**Available data**
================================

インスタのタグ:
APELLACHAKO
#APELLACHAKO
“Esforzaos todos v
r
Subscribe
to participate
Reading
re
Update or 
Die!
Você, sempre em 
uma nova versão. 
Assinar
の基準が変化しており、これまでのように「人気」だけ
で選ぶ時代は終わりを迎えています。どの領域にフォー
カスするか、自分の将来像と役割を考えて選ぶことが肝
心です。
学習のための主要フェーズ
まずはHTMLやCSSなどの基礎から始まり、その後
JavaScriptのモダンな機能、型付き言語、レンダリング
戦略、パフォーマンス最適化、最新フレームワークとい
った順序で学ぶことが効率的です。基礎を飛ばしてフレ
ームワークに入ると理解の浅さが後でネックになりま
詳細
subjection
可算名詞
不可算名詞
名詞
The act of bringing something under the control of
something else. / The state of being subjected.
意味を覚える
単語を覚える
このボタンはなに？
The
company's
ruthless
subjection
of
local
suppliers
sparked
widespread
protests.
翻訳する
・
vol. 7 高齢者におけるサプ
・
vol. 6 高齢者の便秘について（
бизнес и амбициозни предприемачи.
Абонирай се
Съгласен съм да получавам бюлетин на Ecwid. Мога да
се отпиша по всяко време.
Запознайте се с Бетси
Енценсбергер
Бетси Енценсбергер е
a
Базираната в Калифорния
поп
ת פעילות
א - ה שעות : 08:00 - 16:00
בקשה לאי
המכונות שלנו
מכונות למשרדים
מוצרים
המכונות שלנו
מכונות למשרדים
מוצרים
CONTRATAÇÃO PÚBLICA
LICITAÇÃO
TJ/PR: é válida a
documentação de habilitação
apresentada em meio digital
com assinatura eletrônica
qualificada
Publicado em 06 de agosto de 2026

================================

**What the task requires**
No line should appear in the answer except those from the one containing "の基準が変化しており、これまでのように「人気」だけ" through the last line of the listing, each retyped exactly.

**Answer box**
の基準が変化しており、これまでのように「人気」だけ
で選ぶ時代は終わりを迎えています。どの領域にフォー
カスするか、自分の将来像と役割を考えて選ぶことが肝
心です。
学習のための主要フェーズ
まずはHTMLやCSSなどの基礎から始まり、その後
JavaScriptのモダンな機能、型付き言語、レンダリング
戦略、パフォーマンス最適化、最新フレームワークとい
った順序で学ぶことが効率的です。基礎を飛ばしてフレ
ームワークに入ると理解の浅さが後でネックになりま
詳細
subjection
可算名詞
不可算名詞
名詞
The act of bringing something under the control of
something else. / The state of being subjected.
意味を覚える
単語を覚える
このボタンはなに？
The
company's
ruthless
subjection
of
local
suppliers
sparked
widespread
protests.
翻訳する
・
vol. 7 高齢者におけるサプ
・
vol. 6 高齢者の便秘について（
бизнес и амбициозни предприемачи.
Абонирай се
Съгласен съм да получавам бюлетин на Ecwid. Мога да
се отпиша по всяко време.
Запознайте се с Бетси
Енценсбергер
Бетси Енценсбергер е
a
Базираната в Калифорния
поп
ת פעילות
א - ה שעות : 08:00 - 16:00
בקשה לאי
המכונות שלנו
מכונות למשרדים
מוצרים
המכונות שלנו
מכונות למשרדים
מוצרים
CONTRATAÇÃO PÚBLICA
LICITAÇÃO
TJ/PR: é válida a
documentação de habilitação
apresentada em meio digital
com assinatura eletrônica
qualificada
Publicado em 06 de agosto de 2026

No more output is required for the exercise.